Comment surveiller une pièce sans regarder ce qui s’y passe ? L’équation n’est pas simple à résoudre, mais pas impossible pour autant. Une équipe de chercheurs de l’université de Glasgow a détaillé le 30 avril, dans la Physical Review Letters, un système inspiré de l’écholocation — la manière dont des animaux tels que les chauves-souris utilisent les sons pour analyser leur environnement. Dans le système qu’ils ont mis au point, des sons ou des ondes radio sont envoyés respectivement par des haut-parleurs ou de petites antennes.

Un algorithme analyse ensuite le temps qu’ils mettent à rebondir dans la pièce avant de revenir au capteur. « En analysant finement les résultats, l’algorithme parvient à déduire la forme, la taille, et la disposition de la pièce, et à détecter la présence d’objets ou de personnes », précise le communiqué de l’université de Glasgow. Les données sont ensuite utilisées pour élaborer des images 3D qui seront présentées sous la forme de flux vidéo.

Source : A. Turpin et al.

Donner aux téléphones le 6e sens des chauves-souris

L’algorithme mis au point par l’équipe a la particularité de fonctionner avec des données collectées depuis un point unique. L’équipe pense que son système serait, par conséquent, capable de fonctionner sur n’importe quel appareil équipé de micro et de haut-parleurs ou d’antennes radio. Ce serait « un moyen d’équiper des objets du quotidien tels que des smartphones et des ordinateurs du sixième sens des chauves-souris »,  s’enthousiasme l’université où travaillent les chercheurs.

La mise au point de ce système n’a pas été simple : «  Au départ, il semblait impossible d’élaborer une image 3D, le capteur transmettant uniquement des données sur la quantité d’énergie qui le percute, à certaines périodes, après l’envoi d’une impulsion. Une grande variété de configurations de pièces peut produire une même série d’échos (…) Turpin et ses collègues ont alors opté pour une approche totalement différente : plutôt que de se baser sur les lois de la physique pour déterminer quelles structures 3D avaient produit un écho, ils ont utilisé un réseau neuronal. »

Des images en très basse résolution

Pendant la phase d’entraînement, les échos générés par des personnes mobiles ou des objets déplacés dans la pièce étaient associés aux données transmises par une caméra ToF (time-of-flight). Après cette phase d’entraînement — qui nécessite environ 10 minutes — le réseau neuronal avait une empreinte volumétrique de la pièce, et était à même de produire immédiatement des images à partir des échos générés par des personnes ou des objets.

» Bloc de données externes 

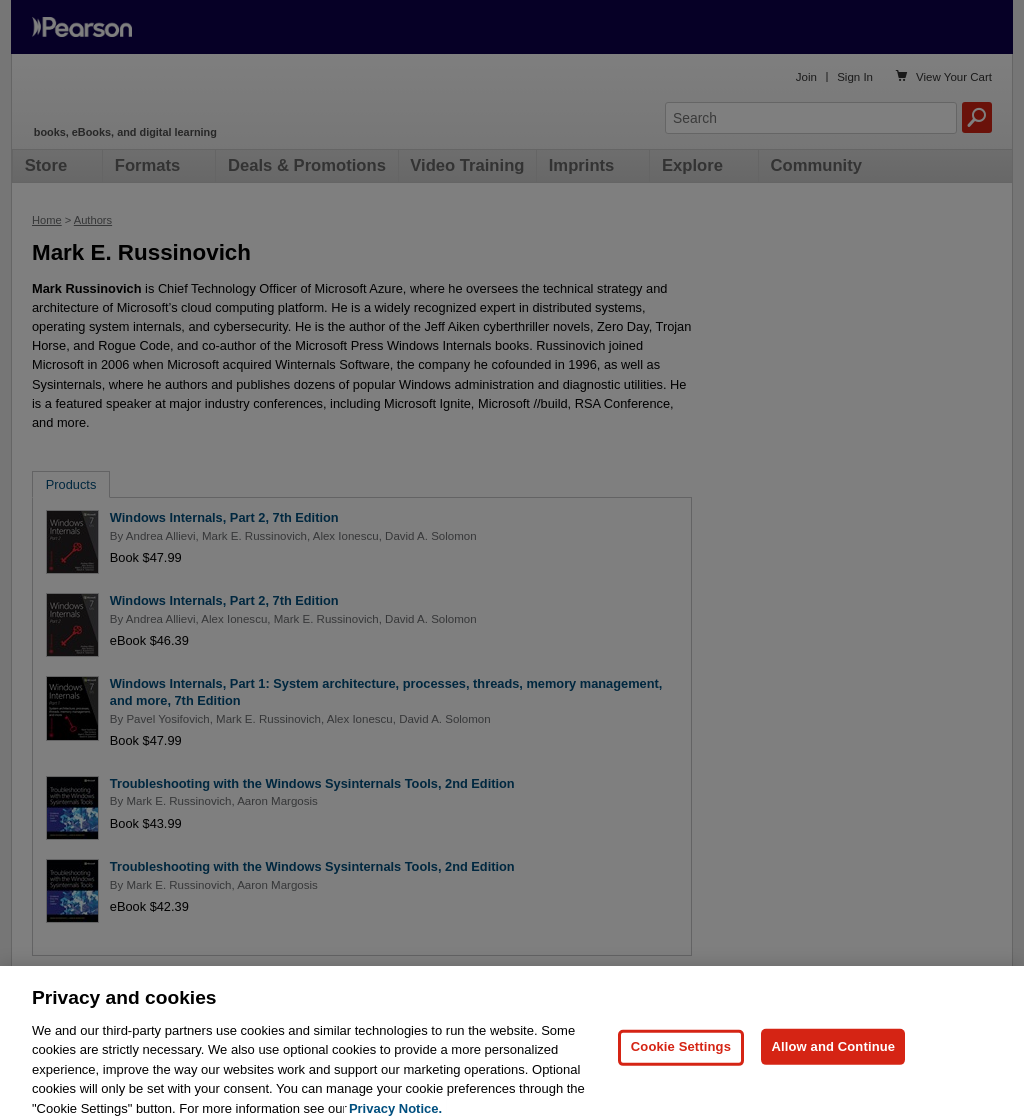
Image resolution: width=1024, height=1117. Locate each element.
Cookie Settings (681, 1061)
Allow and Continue (833, 1061)
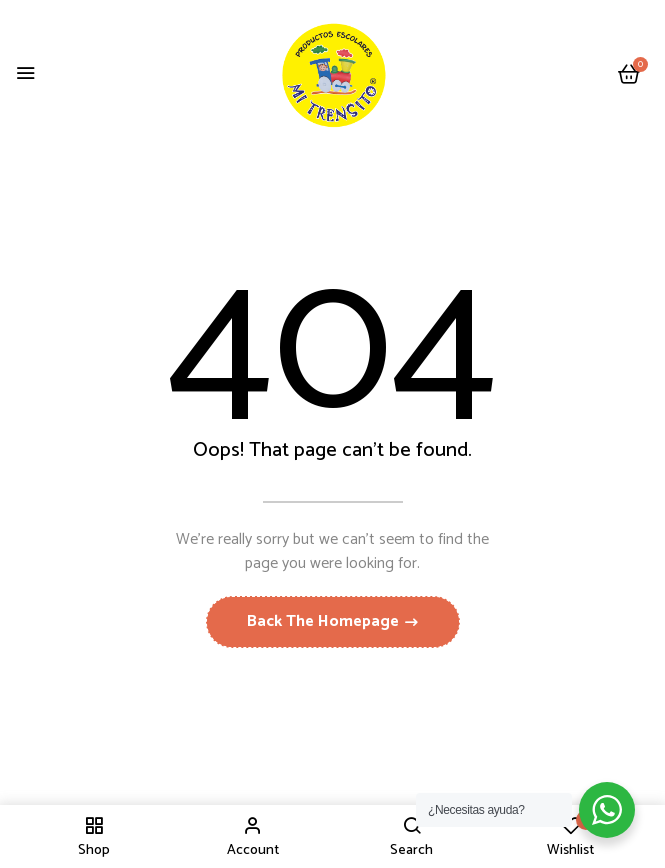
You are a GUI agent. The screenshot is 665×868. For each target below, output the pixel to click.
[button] (629, 75)
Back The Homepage (325, 621)
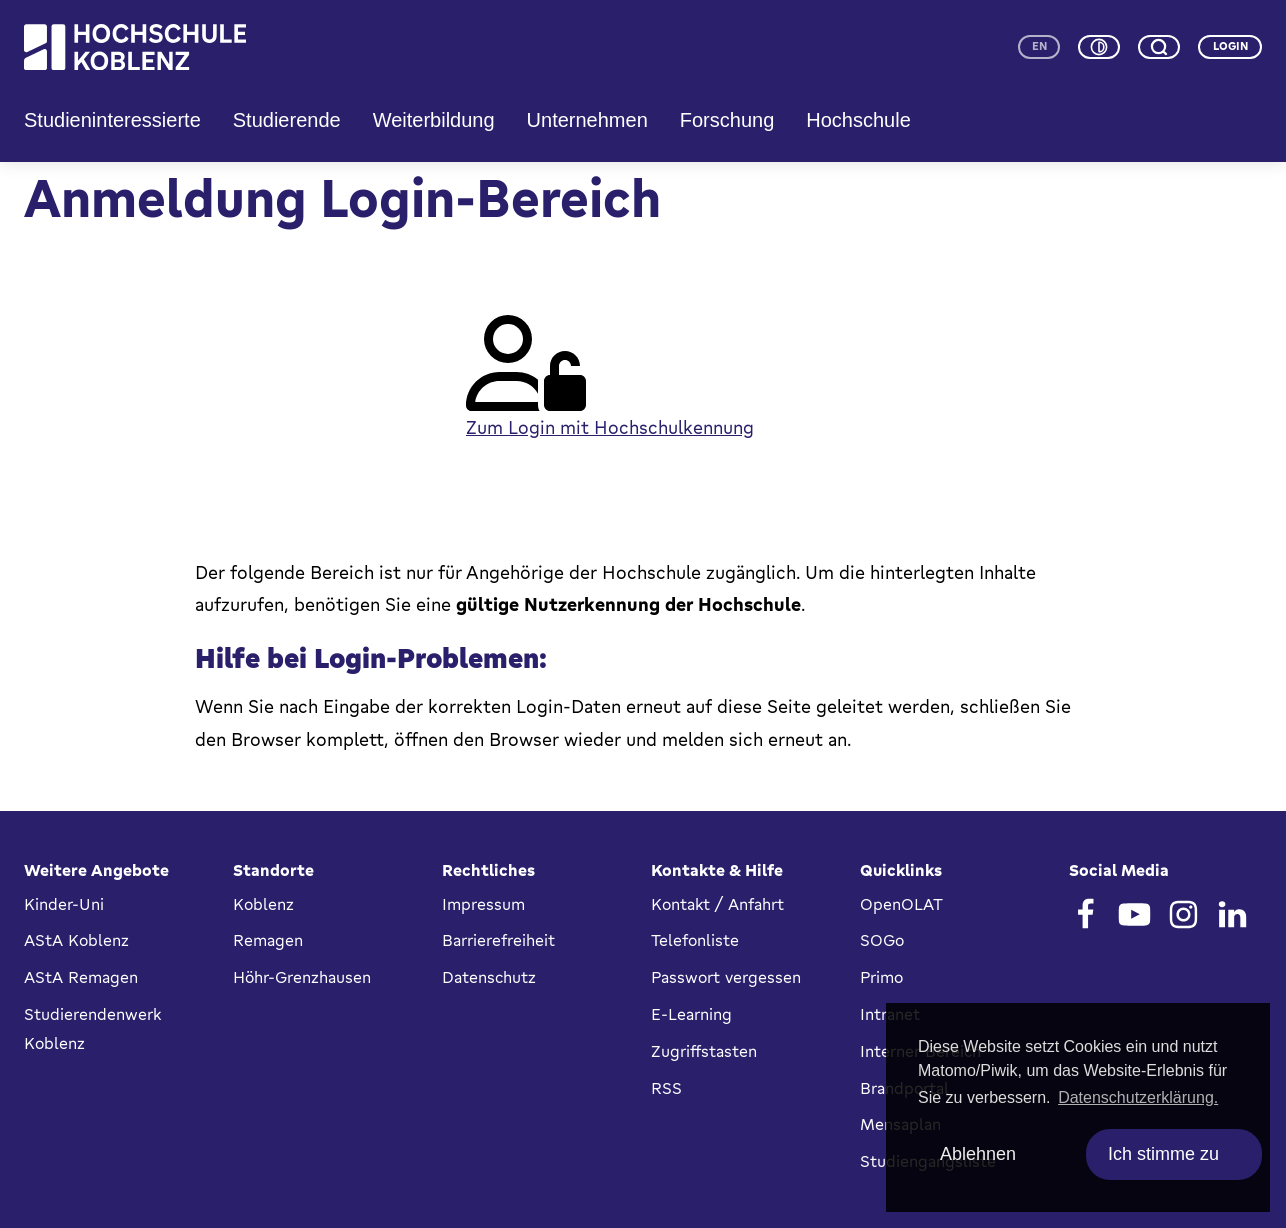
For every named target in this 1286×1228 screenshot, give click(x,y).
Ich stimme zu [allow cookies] (1163, 1154)
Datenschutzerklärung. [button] (1138, 1097)
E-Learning (691, 1014)
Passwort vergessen (726, 977)
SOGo (882, 940)
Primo (881, 977)
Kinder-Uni (64, 904)
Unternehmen (587, 120)
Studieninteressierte (112, 120)
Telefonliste (695, 940)
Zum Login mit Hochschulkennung (610, 427)
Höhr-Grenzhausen (302, 977)
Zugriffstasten (704, 1051)
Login (1230, 46)
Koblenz (263, 904)
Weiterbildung (434, 120)
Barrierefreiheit (498, 940)
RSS (666, 1088)
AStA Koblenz (76, 940)
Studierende (287, 120)
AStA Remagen (81, 977)
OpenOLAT (901, 904)
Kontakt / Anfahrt (717, 904)
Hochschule (858, 120)
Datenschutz (489, 977)
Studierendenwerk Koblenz (92, 1028)
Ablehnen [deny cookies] (978, 1154)
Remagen (268, 940)
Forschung (727, 120)
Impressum (483, 904)
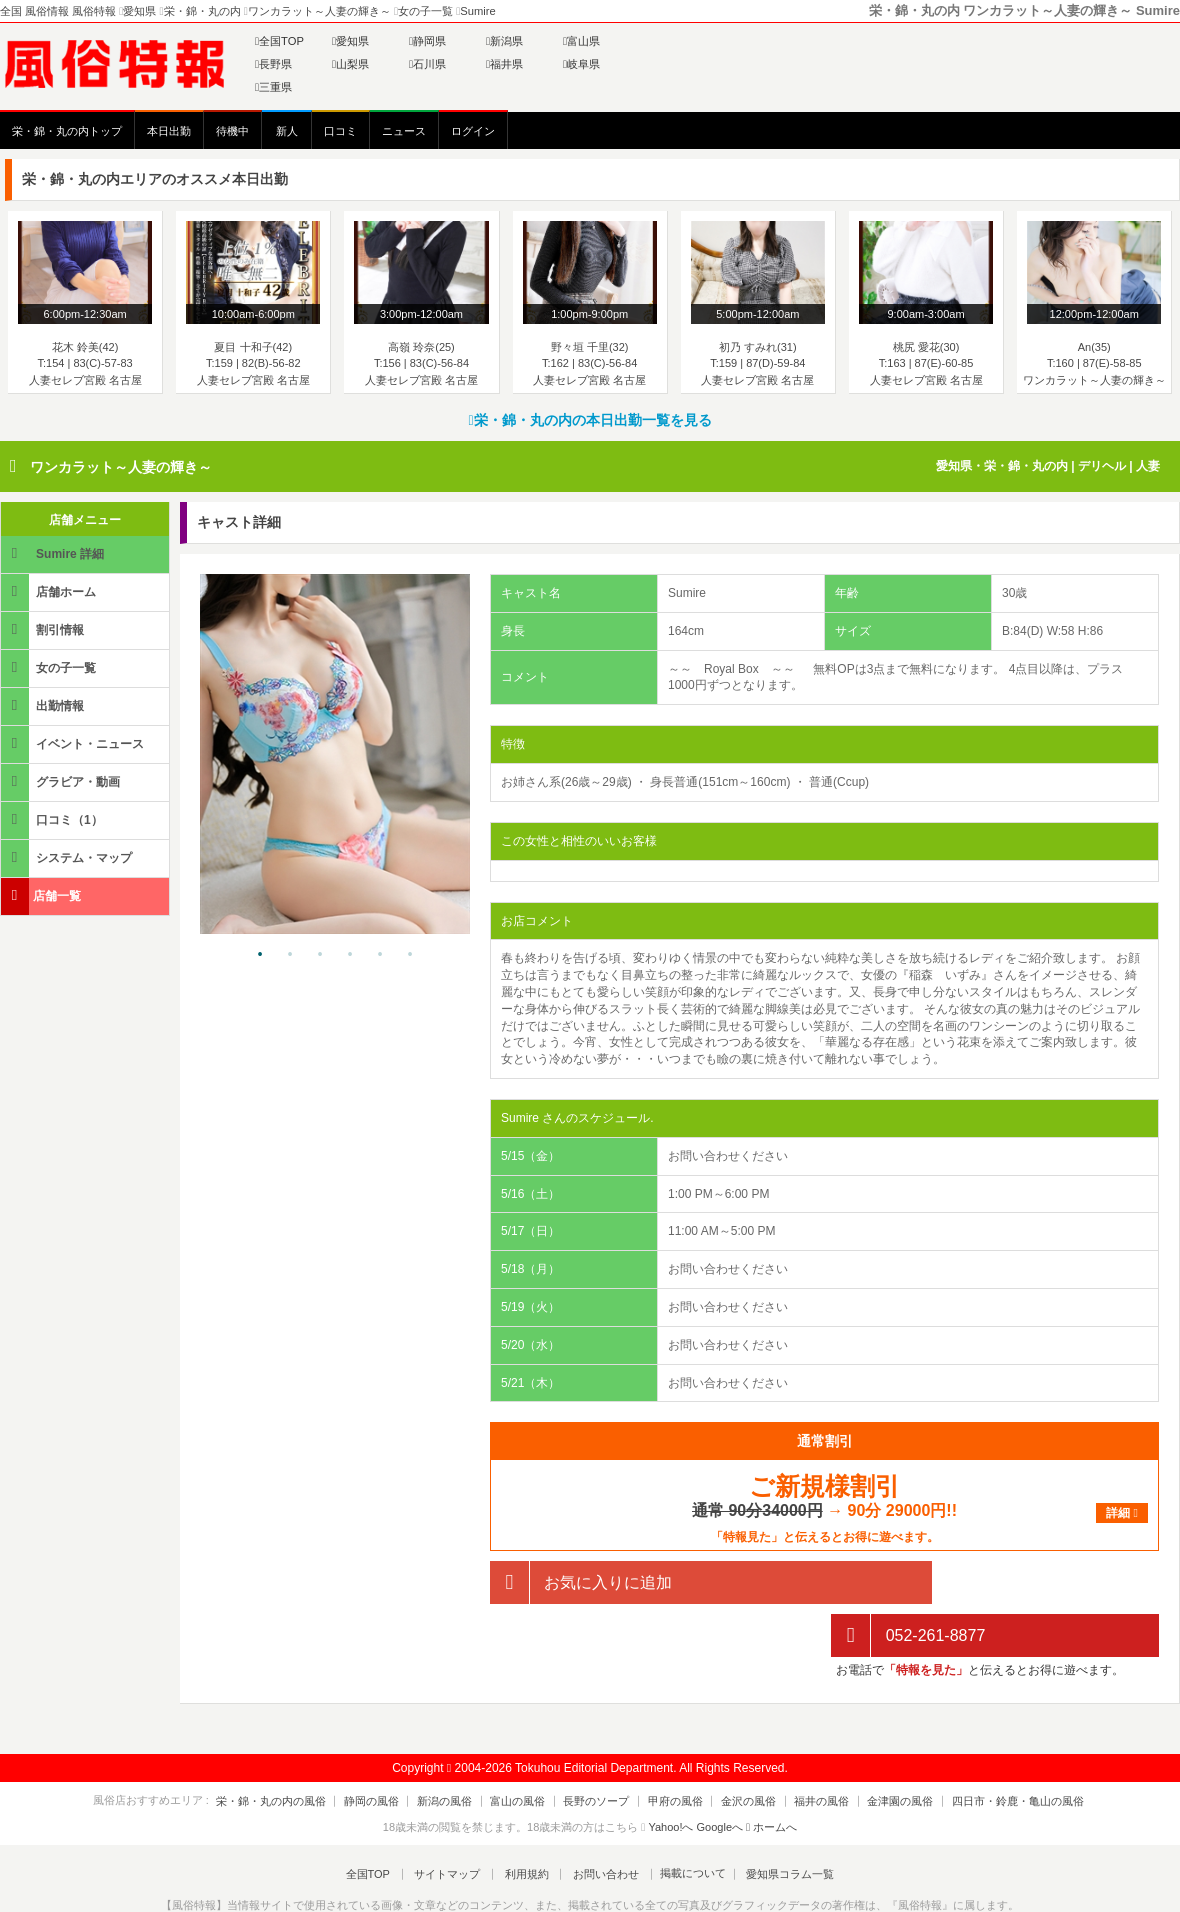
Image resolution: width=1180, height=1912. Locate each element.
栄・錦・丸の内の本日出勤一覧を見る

Les images générées par ce dispositif ont une résolution très basse : « vous pouvez savoir si une personne est dans la chambre, mais pas qui elle est ». Cette spécificité peut cependant être un avantage. «  Il serait possible de sécuriser un bâtiment sans recourir aux caméras traditionnelles, en détectant les signaux réfléchis par un intrus par exemple », notent ainsi les chercheurs. Le secteur médical pourrait, selon eux, également bénéficier de cette innovation : elle permettra de voir «  si la personne est allongée dans son lit ou en train de se déplacer (…) dans le noir, sans violer la vie privée de la personne. »

Le système mis au point par l’équipe de l’université de Glasgow ne fonctionne, pour l’heure, que dans des pièces où il a été entraîné. Les chercheurs travaillent toutefois à entraîner leur dispositif sur des centaines voire des milliers d’environnements différents, dans l’espoir qu’il puisse plus tard fonctionner dans des lieux qu’il n’a encore jamais vu.